碩士 === 國立成功大學 === 藥理學研究所 === 98 === GIT1 (G protein-coupled receptor kinase-interacting protein 1) is a multidomain protein involved in diverse cellular processes. GIT1 is identified as an ADP ribosylation factor GTPase-activating protein (ARF-GAP) that binds G protein-coupled receptor kinases (GRKs) and regulates membrane trafficking. By interacting with various signaling molecules, such as paxillin, focal adhesion kinase (FAK), Src and mitogen-activated protein kinase kinase 1 (MEK1), GIT1 modulates focal adhesion turnover and mobility in normal cells. Since FAK and Src could mediate both cell migration and proliferation in cancer cells, we wonder whether GIT1 may also participate in these processes. At first, we confirm the protein expression of GIT1 in several cancer cell lines, including HeLa cells and SW620 cells. HeLa cells express ample GIT1. By transient transfection of git1 siRNA in HeLa cells, we observe that GIT1 knockdown reduces expression of FAK. This FAK reduction is not due to the reduction of RNA transcript, but rather by decreasing FAK protein stability. MTT assay and cell culture in soft agar separately show that GIT1 knockdown inhibits anchorage-dependent and -independent cell growth. In addition, GIT1 knockdown inhibits cell migration. Cell migration is a dynamic process that requires the coordinated formation and disassembly of focal adhesions.
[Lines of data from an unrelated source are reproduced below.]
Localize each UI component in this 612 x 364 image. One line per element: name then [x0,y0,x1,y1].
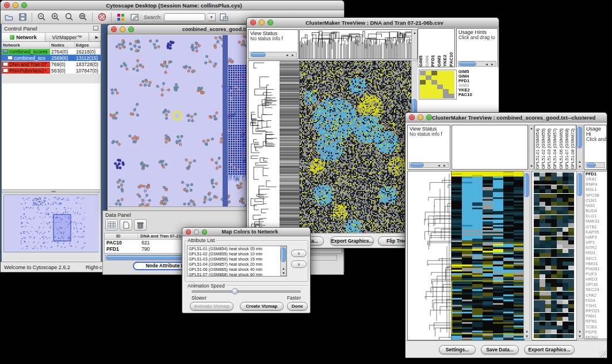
attribute-item[interactable]: GPL51-02 (GSM855) heat shock 10 min [189,251,286,256]
zoom-button[interactable] [128,26,134,32]
zoom-matrix-canvas[interactable] [419,70,457,99]
attribute-item[interactable]: GPL51-06 (GSM865) heat shock 40 min [189,267,286,272]
scroll-up-icon[interactable] [529,127,534,130]
zoom-button[interactable] [202,229,207,235]
new-attribute-icon[interactable] [120,219,132,231]
row-dendrogram-canvas[interactable] [248,60,280,235]
scroll-down-icon[interactable] [281,271,286,275]
vizmapper-icon[interactable] [115,12,127,22]
select-attributes-icon[interactable] [105,219,118,231]
speed-slider-thumb[interactable] [232,288,238,294]
zoom-fit-icon[interactable] [77,12,89,22]
help-lifering-icon[interactable] [96,12,108,22]
row-strip-canvas[interactable] [280,60,300,235]
open-file-icon[interactable] [3,12,14,22]
scroll-up-icon[interactable] [524,329,530,333]
birdseye-view[interactable] [3,194,98,252]
close-button[interactable] [111,26,117,32]
hscroll-thumb[interactable] [459,62,476,66]
scroll-down-icon[interactable] [529,164,534,168]
heatmap-vscrollbar[interactable] [523,171,530,339]
vscroll-thumb[interactable] [577,127,582,148]
dialog-titlebar[interactable]: Map Colors to Network [182,228,310,236]
gene-label-list[interactable]: PFD1YRA1RNR4MSL1SPC98CLN1NIS1BUD4ELG1MAK… [584,171,607,339]
scroll-left-icon[interactable] [436,164,442,167]
labels-vscrollbar[interactable] [576,125,583,170]
minimize-button[interactable] [13,2,18,8]
scroll-right-icon[interactable] [489,63,495,66]
tab-network[interactable]: Network [2,33,45,41]
panel-split-handle[interactable] [2,190,100,193]
scroll-down-icon[interactable] [524,335,530,338]
table-row[interactable]: combined_scores 2764(0) 16218(0) [2,48,101,55]
save-data-button[interactable]: Save Data... [481,345,519,354]
table-row[interactable]: combined_sco 2569(6) 13112(15) [2,55,101,61]
heatmap-canvas[interactable] [451,171,525,340]
hscroll-thumb[interactable] [410,163,424,167]
zoom-in-icon[interactable] [49,12,61,22]
zoom-heatmap-canvas[interactable] [531,171,577,340]
minimize-button[interactable] [259,20,265,25]
annotation-icon[interactable] [129,12,140,22]
move-down-button[interactable]: ∨ [291,260,307,268]
close-button[interactable] [186,229,191,235]
import-table-icon[interactable] [218,12,230,22]
attribute-list-vscrollbar[interactable] [280,246,286,276]
float-panel-icon[interactable] [93,26,98,30]
scroll-up-icon[interactable] [281,267,286,270]
settings-button[interactable]: Settings... [439,345,476,354]
vscroll-thumb[interactable] [281,247,286,262]
export-graphics-button[interactable]: Export Graphics... [524,345,575,354]
close-button[interactable] [250,20,256,25]
vscroll-thumb[interactable] [524,173,529,197]
column-dendrogram-canvas[interactable] [299,29,412,59]
attribute-item[interactable]: GPL51-03 (GSM856) heat shock 15 min [189,256,286,262]
tab-overflow-arrow[interactable] [89,33,101,41]
save-icon[interactable] [17,12,28,22]
hscroll-thumb[interactable] [587,163,596,167]
done-button[interactable]: Done [287,302,308,311]
close-button[interactable] [4,2,10,8]
search-dropdown-arrow[interactable]: ▼ [208,13,216,21]
zoom-button[interactable] [426,114,432,120]
status-hscrollbar[interactable] [409,162,449,168]
scroll-right-icon[interactable] [290,53,296,57]
hints-hscrollbar[interactable] [586,162,605,168]
zoom-button[interactable] [267,20,273,25]
zoom-out-icon[interactable] [36,12,47,22]
matrix-row-labels[interactable]: GIM5GIM4PFD1GIM3YKE2PAC10 [458,70,496,99]
column-labels-panel[interactable]: GIM5GIM4PFD1GIM3YKE2PAC10 [418,28,455,67]
tab-vizmapper[interactable]: VizMapper™ [45,33,89,41]
minimize-button[interactable] [120,26,125,32]
hints-hscrollbar[interactable] [458,61,496,67]
attribute-item[interactable]: GPL51-01 (GSM854) heat shock 05 min [189,246,286,251]
minimize-button[interactable] [194,229,199,235]
hscroll-thumb[interactable] [251,52,266,57]
minimize-button[interactable] [418,114,423,120]
attribute-item[interactable]: GPL51-04 (GSM857) heat shock 20 min [189,262,286,267]
birdseye-canvas[interactable] [4,195,99,252]
resize-grip[interactable] [599,350,606,357]
column-dendrogram-panel[interactable] [452,125,528,170]
status-hscrollbar[interactable] [250,52,297,58]
row-dendrogram-canvas[interactable] [407,171,452,340]
search-input[interactable] [164,13,205,21]
scroll-left-icon[interactable] [484,63,489,66]
network-table-header[interactable]: Network Nodes Edges [2,42,101,48]
heatmap-canvas[interactable] [299,60,412,235]
attribute-list[interactable]: GPL51-01 (GSM854) heat shock 05 minGPL51… [187,246,287,277]
export-graphics-button[interactable]: Export Graphics... [330,236,374,246]
treeview-dna-titlebar[interactable]: ClusterMaker TreeView : DNA and Tran 07-… [247,18,499,28]
scroll-up-icon[interactable] [412,31,418,35]
attribute-item[interactable]: GPL51-07 (GSM868) heat shock 60 min [189,272,286,277]
main-titlebar[interactable]: Cytoscape Desktop (Session Name: collins… [1,1,344,10]
zoom-selected-icon[interactable] [63,12,75,22]
scroll-up-icon[interactable] [577,160,583,163]
scroll-left-icon[interactable] [284,53,290,57]
create-vizmap-button[interactable]: Create Vizmap [240,302,284,311]
move-up-button[interactable]: ∧ [291,250,307,257]
table-row[interactable]: DNA and Tran 07 769(0) 183728(0) [2,61,101,67]
column-labels-panel[interactable]: GPL51-01 (GSM854)GPL51-02 (GSM855)GPL51-… [534,125,576,170]
scroll-right-icon[interactable] [442,164,447,167]
delete-attribute-icon[interactable] [134,219,147,231]
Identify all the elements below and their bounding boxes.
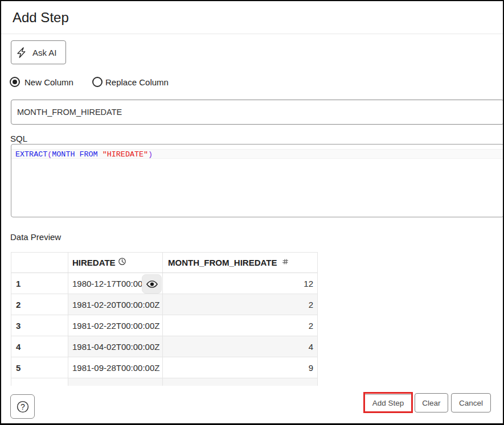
svg-text:?: ? <box>21 402 25 411</box>
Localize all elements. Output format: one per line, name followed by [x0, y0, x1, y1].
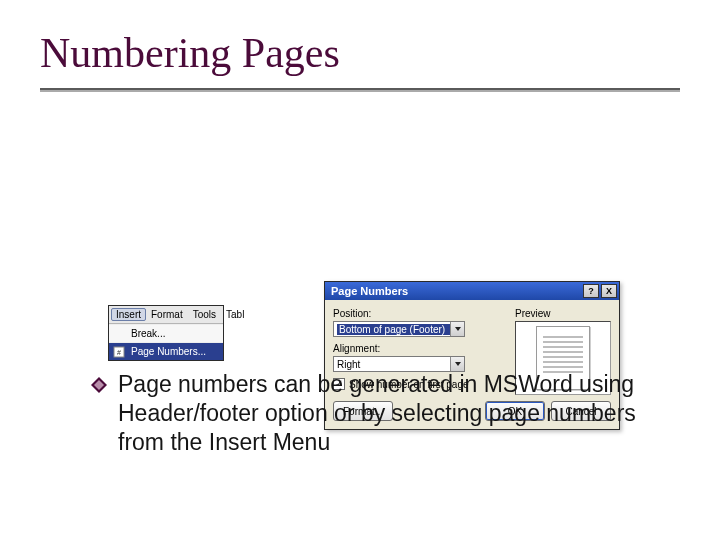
bullet-text: Page numbers can be generated in MSWord …: [118, 371, 636, 455]
slide: Numbering Pages Insert Format Tools Tabl…: [0, 0, 720, 540]
alignment-value: Right: [337, 359, 450, 370]
menu-tools[interactable]: Tools: [188, 308, 221, 321]
chevron-down-icon: [450, 322, 464, 336]
menu-item-page-numbers[interactable]: # Page Numbers...: [109, 342, 223, 360]
menu-item-break[interactable]: Break...: [109, 324, 223, 342]
alignment-label: Alignment:: [333, 343, 507, 354]
menu-bar: Insert Format Tools Tabl: [109, 306, 223, 324]
insert-menu-screenshot: Insert Format Tools Tabl Break... # Page…: [108, 305, 224, 361]
diamond-bullet-icon: [90, 376, 108, 394]
title-underline: [40, 88, 680, 90]
position-combobox[interactable]: Bottom of page (Footer): [333, 321, 465, 337]
position-label: Position:: [333, 308, 507, 319]
body-text-area: Page numbers can be generated in MSWord …: [90, 370, 680, 456]
page-numbers-icon: #: [113, 346, 127, 358]
menu-item-label: Break...: [131, 328, 165, 339]
chevron-down-icon: [450, 357, 464, 371]
menu-format[interactable]: Format: [146, 308, 188, 321]
svg-marker-3: [455, 362, 461, 366]
dialog-titlebar[interactable]: Page Numbers ? X: [325, 282, 619, 300]
menu-table[interactable]: Tabl: [221, 308, 249, 321]
help-button[interactable]: ?: [583, 284, 599, 298]
slide-title: Numbering Pages: [40, 30, 680, 76]
menu-insert[interactable]: Insert: [111, 308, 146, 321]
svg-marker-2: [455, 327, 461, 331]
svg-text:#: #: [117, 349, 121, 356]
menu-dropdown: Break... # Page Numbers...: [109, 324, 223, 360]
dialog-title: Page Numbers: [331, 285, 581, 297]
bullet-item: Page numbers can be generated in MSWord …: [90, 370, 680, 456]
title-area: Numbering Pages: [0, 0, 720, 82]
position-value: Bottom of page (Footer): [337, 324, 450, 335]
preview-label: Preview: [515, 308, 611, 319]
close-button[interactable]: X: [601, 284, 617, 298]
menu-item-label: Page Numbers...: [131, 346, 206, 357]
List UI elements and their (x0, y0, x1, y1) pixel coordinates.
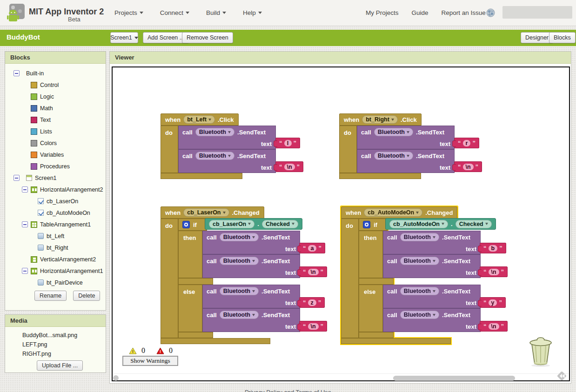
block-call-sendtext[interactable]: call Bluetooth .SendText text (202, 308, 300, 332)
block-text-string[interactable]: “l” (275, 138, 300, 148)
collapse-icon[interactable] (22, 221, 28, 227)
block-text-string[interactable]: “b” (480, 243, 506, 253)
block-call-sendtext[interactable]: call Bluetooth .SendText text (383, 308, 481, 332)
block-call-sendtext[interactable]: call Bluetooth .SendText text (202, 285, 300, 308)
warning-triangle-icon[interactable]: ! (129, 347, 137, 354)
tree-item-bt-left[interactable]: bt_Left (5, 230, 106, 242)
mutator-gear-icon[interactable] (182, 221, 190, 228)
tree-item-bt-right[interactable]: bt_Right (5, 242, 106, 253)
link-guide[interactable]: Guide (412, 9, 429, 16)
media-file[interactable]: RIGHT.png (5, 349, 106, 359)
component-dropdown[interactable]: cb_AutoModeOn (389, 220, 448, 228)
block-checked-getter[interactable]: cb_AutoModeOn . Checked (385, 218, 496, 230)
horizontal-scrollbar[interactable] (393, 376, 515, 381)
block-call-sendtext[interactable]: call Bluetooth .SendText text (383, 254, 481, 278)
component-dropdown[interactable]: Bluetooth (220, 287, 259, 295)
component-dropdown[interactable]: cb_AutoModeOn (364, 208, 422, 217)
tree-item-bt-pairdevice[interactable]: bt_PairDevice (5, 277, 106, 288)
tree-item-text[interactable]: Text (5, 114, 106, 126)
block-call-sendtext[interactable]: call Bluetooth .SendText text (178, 149, 276, 173)
menu-help[interactable]: Help (243, 9, 262, 16)
component-dropdown[interactable]: Bluetooth (374, 152, 413, 160)
block-text-string[interactable]: “r” (454, 138, 479, 148)
block-text-string[interactable]: “\n” (299, 266, 327, 277)
block-call-sendtext[interactable]: call Bluetooth .SendText text (357, 126, 455, 149)
collapse-icon[interactable] (13, 70, 20, 76)
property-dropdown[interactable]: Checked (455, 220, 492, 228)
block-call-sendtext[interactable]: call Bluetooth .SendText text (202, 254, 300, 278)
component-dropdown[interactable]: bt_Left (183, 115, 215, 124)
designer-view-button[interactable]: Designer (521, 32, 553, 43)
tree-item-horizontalarrangement1[interactable]: HorizontalArrangement1 (5, 265, 106, 277)
collapse-icon[interactable] (13, 175, 20, 181)
tree-item-horizontalarrangement2[interactable]: HorizontalArrangement2 (5, 184, 106, 195)
component-dropdown[interactable]: Bluetooth (195, 128, 234, 136)
block-text-string[interactable]: “\n” (480, 266, 508, 277)
rename-button[interactable]: Rename (34, 291, 67, 301)
component-dropdown[interactable]: Bluetooth (220, 257, 259, 265)
block-checked-getter[interactable]: cb_LaserOn . Checked (205, 218, 302, 230)
tree-item-verticalarrangement2[interactable]: VerticalArrangement2 (5, 253, 106, 265)
component-dropdown[interactable]: Bluetooth (195, 152, 234, 160)
component-dropdown[interactable]: Bluetooth (374, 128, 413, 136)
block-if[interactable]: if (359, 219, 388, 231)
tree-item-tablearrangement1[interactable]: TableArrangement1 (5, 219, 106, 230)
language-globe-icon[interactable] (486, 8, 495, 17)
component-dropdown[interactable]: Bluetooth (400, 257, 439, 265)
component-dropdown[interactable]: Bluetooth (400, 233, 439, 241)
horizontal-scrollbar-end[interactable] (113, 375, 119, 381)
block-text-string[interactable]: “\n” (454, 161, 482, 172)
menu-connect[interactable]: Connect (160, 9, 189, 16)
block-text-string[interactable]: “\n” (480, 321, 508, 332)
media-file[interactable]: BuddyBot...small.png (5, 331, 106, 340)
tree-item-screen1[interactable]: Screen1 (5, 172, 106, 184)
block-call-sendtext[interactable]: call Bluetooth .SendText text (357, 149, 455, 173)
collapse-icon[interactable] (22, 186, 28, 193)
upload-file-button[interactable]: Upload File ... (37, 360, 83, 371)
tree-item-logic[interactable]: Logic (5, 91, 106, 102)
component-dropdown[interactable]: Bluetooth (400, 311, 439, 319)
block-call-sendtext[interactable]: call Bluetooth .SendText text (383, 231, 481, 254)
component-dropdown[interactable]: cb_LaserOn (183, 208, 229, 217)
block-text-string[interactable]: “\n” (275, 161, 303, 172)
tree-item-control[interactable]: Control (5, 79, 106, 91)
show-warnings-button[interactable]: Show Warnings (122, 356, 178, 366)
component-dropdown[interactable]: Bluetooth (220, 233, 259, 241)
error-triangle-icon[interactable]: ! (156, 347, 164, 354)
tree-item-variables[interactable]: Variables (5, 149, 106, 160)
tree-item-procedures[interactable]: Procedures (5, 160, 106, 172)
block-call-sendtext[interactable]: call Bluetooth .SendText text (202, 231, 300, 254)
menu-build[interactable]: Build (206, 9, 226, 16)
tree-item-colors[interactable]: Colors (5, 137, 106, 149)
block-text-string[interactable]: “y” (480, 297, 506, 308)
block-text-string[interactable]: “a” (299, 243, 325, 253)
link-my-projects[interactable]: My Projects (366, 9, 399, 16)
link-report-issue[interactable]: Report an Issue (442, 9, 486, 16)
screen-selector-button[interactable]: Screen1 (110, 32, 138, 43)
trash-can-icon[interactable] (528, 336, 554, 367)
mutator-gear-icon[interactable] (363, 221, 370, 228)
component-dropdown[interactable]: Bluetooth (400, 287, 439, 295)
delete-button[interactable]: Delete (73, 291, 100, 301)
tree-item-lists[interactable]: Lists (5, 126, 106, 137)
tree-item-cb-automodeon[interactable]: cb_AutoModeOn (5, 207, 106, 219)
collapse-icon[interactable] (22, 268, 28, 274)
component-dropdown[interactable]: bt_Right (362, 115, 398, 124)
property-dropdown[interactable]: Checked (262, 220, 298, 228)
component-dropdown[interactable]: cb_LaserOn (209, 220, 255, 228)
block-if[interactable]: if (178, 219, 207, 231)
component-dropdown[interactable]: Bluetooth (220, 311, 259, 319)
user-account-redacted[interactable] (502, 6, 572, 19)
blocks-view-button[interactable]: Blocks (549, 32, 576, 43)
tree-item-math[interactable]: Math (5, 102, 106, 114)
menu-projects[interactable]: Projects (114, 9, 143, 16)
block-call-sendtext[interactable]: call Bluetooth .SendText text (383, 285, 481, 308)
tree-item-built-in[interactable]: Built-in (5, 67, 106, 79)
footer-links[interactable]: Privacy Policy and Terms of Use (0, 389, 576, 392)
block-text-string[interactable]: “\n” (299, 321, 327, 332)
block-text-string[interactable]: “z” (299, 297, 325, 308)
block-call-sendtext[interactable]: call Bluetooth .SendText text (178, 126, 276, 149)
remove-screen-button[interactable]: Remove Screen (182, 32, 233, 43)
tree-item-cb-laseron[interactable]: cb_LaserOn (5, 195, 106, 207)
media-file[interactable]: LEFT.png (5, 340, 106, 349)
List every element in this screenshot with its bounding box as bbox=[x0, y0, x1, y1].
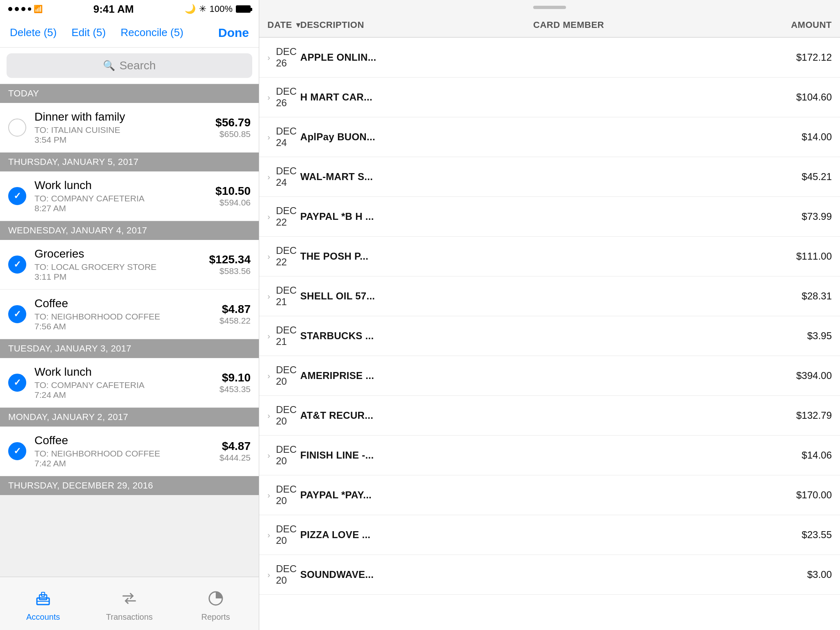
row-date-cell: ›DEC 20 bbox=[267, 484, 300, 507]
transaction-balance: $594.06 bbox=[215, 198, 251, 208]
checkmark-icon: ✓ bbox=[14, 446, 21, 457]
row-date-cell: ›DEC 20 bbox=[267, 364, 300, 387]
row-amount: $394.00 bbox=[766, 370, 832, 381]
checkmark-icon: ✓ bbox=[14, 259, 21, 270]
transaction-sub: TO: LOCAL GROCERY STORE 3:11 PM bbox=[34, 262, 209, 282]
section-header: TUESDAY, JANUARY 3, 2017 bbox=[0, 339, 259, 358]
tab-item-accounts[interactable]: Accounts bbox=[0, 586, 86, 622]
row-amount: $111.00 bbox=[766, 251, 832, 262]
table-row[interactable]: ›DEC 21STARBUCKS ...$3.95 bbox=[259, 316, 840, 356]
signal-area: 📶 bbox=[8, 5, 43, 14]
transaction-checkbox[interactable]: ✓ bbox=[8, 374, 26, 392]
row-chevron-icon: › bbox=[267, 411, 270, 420]
row-description: SOUNDWAVE... bbox=[300, 569, 533, 580]
row-date-cell: ›DEC 20 bbox=[267, 444, 300, 467]
row-description: PAYPAL *B H ... bbox=[300, 211, 533, 222]
clock: 9:41 AM bbox=[93, 3, 134, 16]
row-chevron-icon: › bbox=[267, 331, 270, 341]
drag-handle-area bbox=[259, 0, 840, 13]
row-amount: $14.00 bbox=[766, 131, 832, 143]
list-item[interactable]: ✓Work lunchTO: COMPANY CAFETERIA 7:24 AM… bbox=[0, 358, 259, 408]
transaction-amount: $125.34 bbox=[209, 253, 251, 266]
row-date: DEC 21 bbox=[276, 324, 300, 347]
row-date: DEC 20 bbox=[276, 563, 300, 586]
row-date-cell: ›DEC 20 bbox=[267, 563, 300, 586]
section-header: THURSDAY, JANUARY 5, 2017 bbox=[0, 153, 259, 171]
transaction-checkbox[interactable] bbox=[8, 119, 26, 137]
transaction-amount: $9.10 bbox=[219, 371, 251, 384]
row-description: AT&T RECUR... bbox=[300, 410, 533, 421]
table-row[interactable]: ›DEC 26H MART CAR...$104.60 bbox=[259, 78, 840, 117]
row-date: DEC 20 bbox=[276, 404, 300, 427]
row-date: DEC 20 bbox=[276, 444, 300, 467]
row-date-cell: ›DEC 20 bbox=[267, 404, 300, 427]
transaction-amounts: $4.87$444.25 bbox=[219, 440, 251, 463]
search-bar[interactable]: 🔍 Search bbox=[7, 53, 252, 78]
list-item[interactable]: ✓Work lunchTO: COMPANY CAFETERIA 8:27 AM… bbox=[0, 171, 259, 221]
table-row[interactable]: ›DEC 20PIZZA LOVE ...$23.55 bbox=[259, 515, 840, 555]
transaction-sub: TO: ITALIAN CUISINE 3:54 PM bbox=[34, 125, 215, 145]
tab-bar: Accounts Transactions Reports bbox=[0, 577, 259, 630]
transaction-checkbox[interactable]: ✓ bbox=[8, 305, 26, 323]
table-row[interactable]: ›DEC 24WAL-MART S...$45.21 bbox=[259, 157, 840, 197]
tab-item-transactions[interactable]: Transactions bbox=[86, 586, 172, 622]
drag-handle-bar bbox=[533, 6, 566, 9]
transaction-amounts: $56.79$650.85 bbox=[215, 116, 251, 139]
table-row[interactable]: ›DEC 20PAYPAL *PAY...$170.00 bbox=[259, 475, 840, 515]
row-date-cell: ›DEC 26 bbox=[267, 86, 300, 109]
search-icon: 🔍 bbox=[103, 60, 115, 71]
table-row[interactable]: ›DEC 22PAYPAL *B H ...$73.99 bbox=[259, 197, 840, 237]
reconcile-button[interactable]: Reconcile (5) bbox=[121, 26, 183, 39]
transaction-details: Work lunchTO: COMPANY CAFETERIA 7:24 AM bbox=[34, 365, 219, 400]
row-date: DEC 20 bbox=[276, 523, 300, 546]
edit-button[interactable]: Edit (5) bbox=[71, 26, 106, 39]
table-row[interactable]: ›DEC 20AMERIPRISE ...$394.00 bbox=[259, 356, 840, 396]
checkmark-icon: ✓ bbox=[14, 377, 21, 388]
row-amount: $28.31 bbox=[766, 290, 832, 302]
reports-tab-label: Reports bbox=[201, 612, 230, 622]
row-date-cell: ›DEC 21 bbox=[267, 285, 300, 308]
transaction-amounts: $9.10$453.35 bbox=[219, 371, 251, 394]
header-description[interactable]: DESCRIPTION bbox=[300, 20, 533, 30]
transaction-sub: TO: COMPANY CAFETERIA 7:24 AM bbox=[34, 380, 219, 400]
row-description: PIZZA LOVE ... bbox=[300, 529, 533, 541]
battery-percent: 100% bbox=[210, 4, 233, 14]
done-button[interactable]: Done bbox=[218, 26, 249, 40]
transaction-details: GroceriesTO: LOCAL GROCERY STORE 3:11 PM bbox=[34, 247, 209, 282]
row-amount: $23.55 bbox=[766, 529, 832, 541]
table-body: ›DEC 26APPLE ONLIN...$172.12›DEC 26H MAR… bbox=[259, 38, 840, 630]
row-date-cell: ›DEC 24 bbox=[267, 126, 300, 148]
row-description: APPLE ONLIN... bbox=[300, 52, 533, 63]
row-amount: $14.06 bbox=[766, 450, 832, 461]
table-row[interactable]: ›DEC 26APPLE ONLIN...$172.12 bbox=[259, 38, 840, 78]
table-row[interactable]: ›DEC 22THE POSH P...$111.00 bbox=[259, 237, 840, 276]
list-item[interactable]: Dinner with familyTO: ITALIAN CUISINE 3:… bbox=[0, 103, 259, 153]
list-item[interactable]: ✓CoffeeTO: NEIGHBORHOOD COFFEE 7:56 AM$4… bbox=[0, 290, 259, 339]
status-bar: 📶 9:41 AM 🌙 ✳ 100% bbox=[0, 0, 259, 18]
list-item[interactable]: ✓GroceriesTO: LOCAL GROCERY STORE 3:11 P… bbox=[0, 240, 259, 290]
header-amount[interactable]: AMOUNT bbox=[766, 20, 832, 30]
transaction-checkbox[interactable]: ✓ bbox=[8, 442, 26, 460]
transaction-name: Work lunch bbox=[34, 179, 215, 192]
table-row[interactable]: ›DEC 20AT&T RECUR...$132.79 bbox=[259, 396, 840, 436]
list-item[interactable]: ✓CoffeeTO: NEIGHBORHOOD COFFEE 7:42 AM$4… bbox=[0, 427, 259, 476]
table-row[interactable]: ›DEC 20FINISH LINE -...$14.06 bbox=[259, 436, 840, 475]
row-amount: $104.60 bbox=[766, 91, 832, 103]
section-header: TODAY bbox=[0, 84, 259, 103]
row-description: AplPay BUON... bbox=[300, 131, 533, 143]
row-date: DEC 22 bbox=[276, 205, 300, 228]
header-date[interactable]: DATE ▼ bbox=[267, 20, 300, 30]
table-row[interactable]: ›DEC 20SOUNDWAVE...$3.00 bbox=[259, 555, 840, 595]
checkmark-icon: ✓ bbox=[14, 191, 21, 201]
tab-item-reports[interactable]: Reports bbox=[173, 586, 259, 622]
header-card-member[interactable]: CARD MEMBER bbox=[533, 20, 766, 30]
transaction-checkbox[interactable]: ✓ bbox=[8, 187, 26, 205]
table-row[interactable]: ›DEC 24AplPay BUON...$14.00 bbox=[259, 117, 840, 157]
delete-button[interactable]: Delete (5) bbox=[10, 26, 57, 39]
row-chevron-icon: › bbox=[267, 451, 270, 460]
table-row[interactable]: ›DEC 21SHELL OIL 57...$28.31 bbox=[259, 276, 840, 316]
transaction-checkbox[interactable]: ✓ bbox=[8, 256, 26, 274]
transaction-amount: $10.50 bbox=[215, 185, 251, 198]
transaction-balance: $444.25 bbox=[219, 453, 251, 463]
transaction-details: CoffeeTO: NEIGHBORHOOD COFFEE 7:42 AM bbox=[34, 434, 219, 468]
Immunofluorescence microscopy shows that GIT1 knockdown reduces focal adhesion formation. This result indicates that GIT1 may affect cell migration via facilitate the formation of focal adhesion. Our results indicate that GIT1 participates in HeLa cell proliferation and migration, suggesting it may be an important anticancer drug target.